If there is to be no match during second pick, then there are $N(N-2)$ ways of picking the second sock, because for each sock picked the first time there are $(N-2)$ socks that we could pick the second time without having a match.
If there is to be no match during third pick, then there are $N(N-2)(N-4)$ ways of picking the third sock. This is because after two picks without a match, there are $(N-2)$ socks left, and for there are to be no match in the third pick there are $(N-2)-2$ choices available.

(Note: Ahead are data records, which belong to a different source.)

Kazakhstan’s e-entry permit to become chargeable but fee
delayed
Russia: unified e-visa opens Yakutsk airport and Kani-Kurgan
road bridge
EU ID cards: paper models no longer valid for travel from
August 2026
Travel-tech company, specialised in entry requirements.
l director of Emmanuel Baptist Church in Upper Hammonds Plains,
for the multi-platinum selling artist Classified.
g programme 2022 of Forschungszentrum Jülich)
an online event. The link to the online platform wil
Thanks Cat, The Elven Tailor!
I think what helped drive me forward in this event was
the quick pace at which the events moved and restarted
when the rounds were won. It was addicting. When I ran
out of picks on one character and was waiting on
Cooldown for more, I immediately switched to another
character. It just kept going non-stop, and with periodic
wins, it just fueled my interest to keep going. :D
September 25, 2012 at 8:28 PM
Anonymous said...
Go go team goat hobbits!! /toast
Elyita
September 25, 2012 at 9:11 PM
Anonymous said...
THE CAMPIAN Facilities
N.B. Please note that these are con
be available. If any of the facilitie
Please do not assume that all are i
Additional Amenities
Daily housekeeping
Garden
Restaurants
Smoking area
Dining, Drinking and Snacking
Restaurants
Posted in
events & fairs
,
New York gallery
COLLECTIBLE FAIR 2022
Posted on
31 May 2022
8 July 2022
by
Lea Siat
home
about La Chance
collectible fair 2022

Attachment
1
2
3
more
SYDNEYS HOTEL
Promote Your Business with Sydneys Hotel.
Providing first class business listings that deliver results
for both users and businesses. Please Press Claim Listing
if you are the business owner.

If there is to be no match during fourth pick, then there are $N(N-2)(N-4)(N-6)$ ways of picking the second sock. This is because after three picks without a match, there are $(N-3)$ socks left, and for there are to be no match in the fourth pick there are $(N-3)-3$ choices available.

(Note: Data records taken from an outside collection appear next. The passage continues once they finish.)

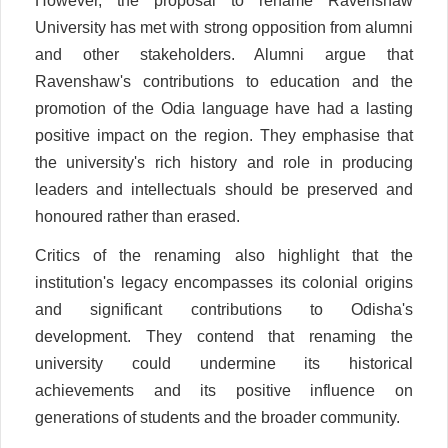
However, the proposal to rename Ravenshaw
University has met with strong opposition from alumni
and other stakeholders. Alumni argue that
Ravenshaw's contributions to education and the
promotion of the Odia language have had a lasting
positive impact on the region. They emphasise that
the university's rich history and role in producing
leaders and intellectuals should be preserved and
honoured rather than erased.
Critics of the renaming also highlight that the
institution's legacy encompasses its colonial origins
and significant contributions to Odisha's
development. They contend that renaming the
university could undermine its historical
achievements and its positive influence on
generations of students and the broader community.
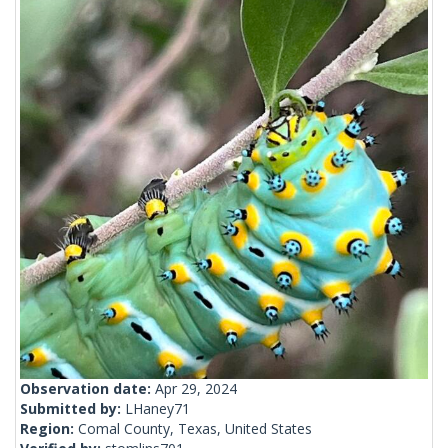
Observation date:
Apr 29, 2024
Submitted by:
LHaney71
Region:
Comal County, Texas, United States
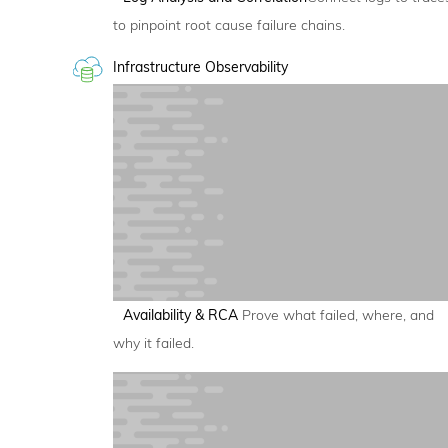
to pinpoint root cause failure chains.
Infrastructure Observability
Availability & RCA
Prove what failed, where, and
why it failed.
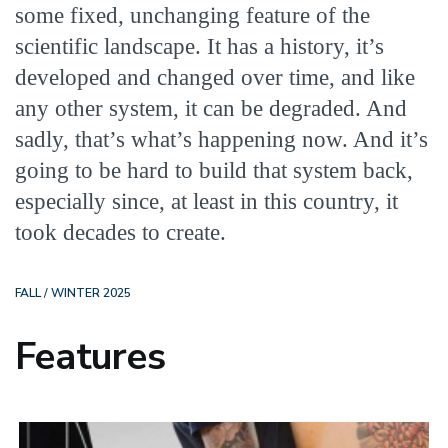
some fixed, unchanging feature of the
scientific landscape. It has a history, it’s
developed and changed over time, and like
any other system, it can be degraded. And
sadly, that’s what’s happening now. And it’s
going to be hard to build that system back,
especially since, at least in this country, it
took decades to create.
FALL / WINTER 2025
Features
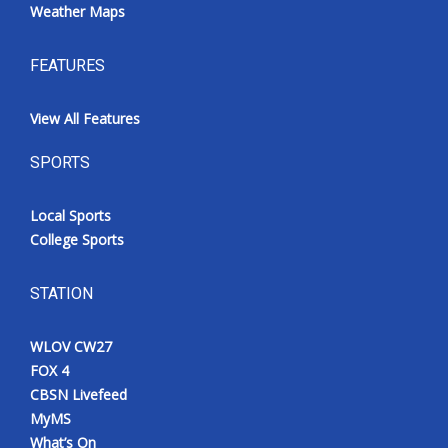
Weather Maps
FEATURES
View All Features
SPORTS
Local Sports
College Sports
STATION
WLOV CW27
FOX 4
CBSN Livefeed
MyMS
What’s On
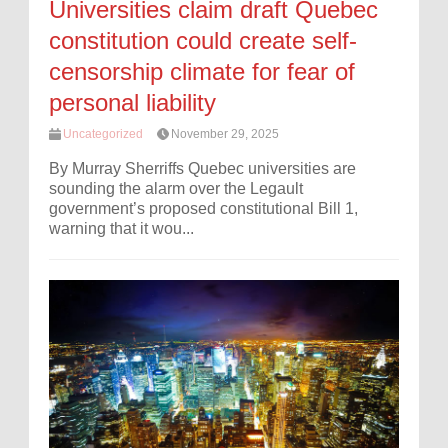
Universities claim draft Quebec
constitution could create self-
censorship climate for fear of
personal liability
Uncategorized
November 29, 2025
By Murray Sherriffs Quebec universities are
sounding the alarm over the Legault
government’s proposed constitutional Bill 1,
warning that it wou...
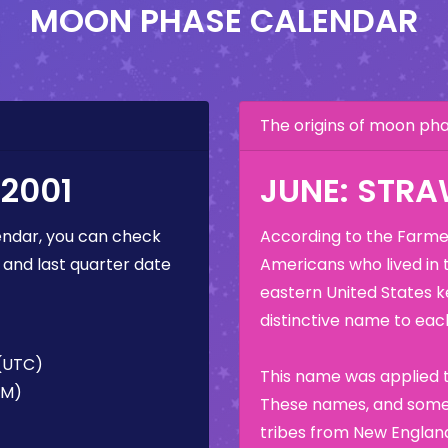
MOON PHASE CALENDAR
The origins of moon p
2001
JUNE: STR
ndar, you can check
According to the Farmer
 and last quarter date
Americans who lived in 
eastern United States k
distinctive name to each
 (UTC)
This name was applied t
AM)
These names, and some 
tribes from New England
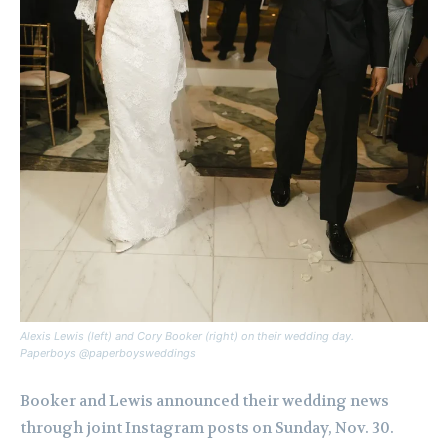
Alexis Lewis (left) and Cory Booker (right) on their wedding day.
Paperboys @paperboysweddings
Booker and Lewis announced their wedding news
through joint Instagram posts on Sunday, Nov. 30.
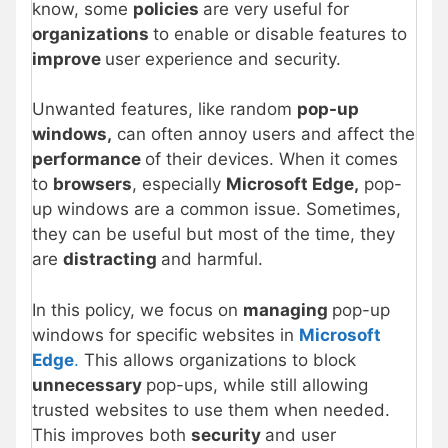
know, some
policies
are very useful for
organizations
to enable or disable features to
improve
user experience and security.
Unwanted features, like random
pop-up
windows,
can often annoy users and affect the
performance
of their devices. When it comes
to
browsers
, especially
Microsoft Edge,
pop-
up windows are a common issue. Sometimes,
they can be useful but most of the time, they
are
distracting
and harmful.
In this policy, we focus on
managing
pop-up
windows for specific websites in
Microsoft
Edge
.
This allows organizations to block
unnecessary
pop-ups, while still allowing
trusted websites to use them when needed.
This improves both
security
and user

Since the first match occurs on $k$-th picking, there has been no match during the previous $(k-1)$ pickings. The number of ways for there to be no match during $(k-1)$ pickings is: \begin{align} &N(N-2)(N-4)...(N-2(k-2))\\ =&2^{k-1}n(n-1)(n-2)...(n-(k-2))\\ =&2^{k-1}\prod_{i=0}^{k-2}(n-i) \end{align} Since you have picked $(k-1)$ distinct socks so far, to get a match on $k$-th picking we must pick one of the $(k-1)$ socks. Therefore the total number of ways to get the first match on $k$-th pick is: $N(N-2)(N-4)...(N-2(k-1))(k-1)$. \begin{align} (k-1)2^{k-1}\prod_{i=0}^{k-2}(n-i) \end{align}
Since there are a total of $N(N-1)(N-2)...(N-(k-1))=\prod_{i=0}^{k-1}(2n-i)$ ways to select socks without replacement in $k$ picks the sought for probability is: \begin{align} \frac{(k-1)2^{k-1}\prod_{i=0}^{k-2}(n-i)}{\prod_{i=0}^{k-1}(2n-i)} \end{align} This formula correctly reproduces your results. Using Mathematica I get the $\lim_{n\to\infty}\frac{E[X_n]}{n}=0$.

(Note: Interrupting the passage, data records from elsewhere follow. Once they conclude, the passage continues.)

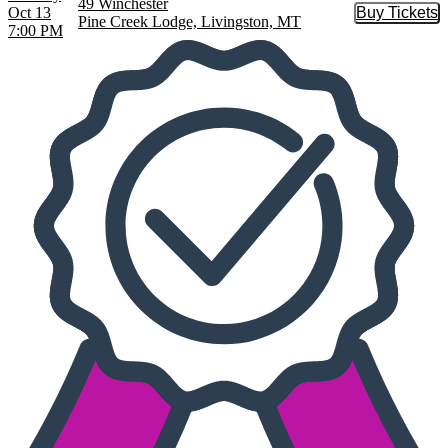
49 Winchester
Oct 13
Buy Tickets
Buy Tic
Pine Creek Lodge, Livingston, MT
7:00 PM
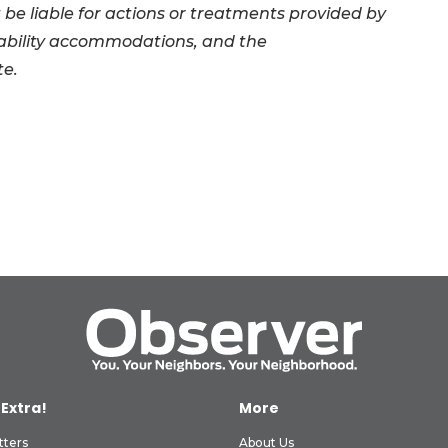
 be liable for actions or treatments provided by
sability accommodations, and the
te.
 Extra!
More
tters
About Us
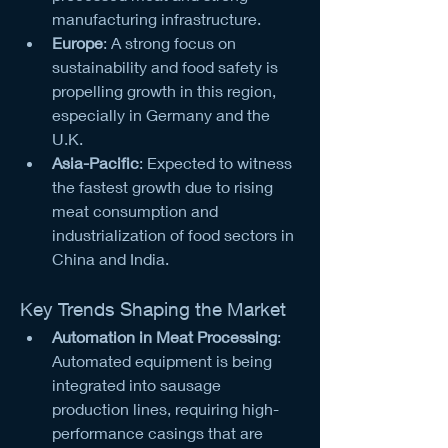
manufacturing infrastructure.
Europe
: A strong focus on 
sustainability and food safety is 
propelling growth in this region, 
especially in Germany and the 
U.K.
Asia-Pacific
: Expected to witness 
the fastest growth due to rising 
meat consumption and 
industrialization of food sectors in 
China and India.
Key Trends Shaping the Market
Automation in Meat Processing
: 
Automated equipment is being 
integrated into sausage 
production lines, requiring high-
performance casings that are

Here is an alternative solution.
Let's say the first match occurs on the $X$th draw. We would like to find $\Pr(X>k)$, i.e. the probability that there has been no match by draw $k$, for $k = 0, 1, 2, \dots ,n$. There are $\binom{2n}{k}$ possible selections of $k$ socks, all of which we assume are equally likely. If there is no match, we must have at most one sock of each of $k$ colors. There are $\binom{n}{k}$ ways to select the $k$ colors, and $2^k$ ways to select the socks of those colors, so $\binom{n}{k}\; 2^k$ ways in all. So $$\Pr(X>k) = \frac{\binom{n}{k} \; 2^k}{\binom{2n}{k}}$$
Hence $$E(X) = \sum_{k \ge 0}\Pr(X>k) = \sum_{k=0}^n \frac{\binom{n}{k} \; 2^k}{\binom{2n}{k}}$$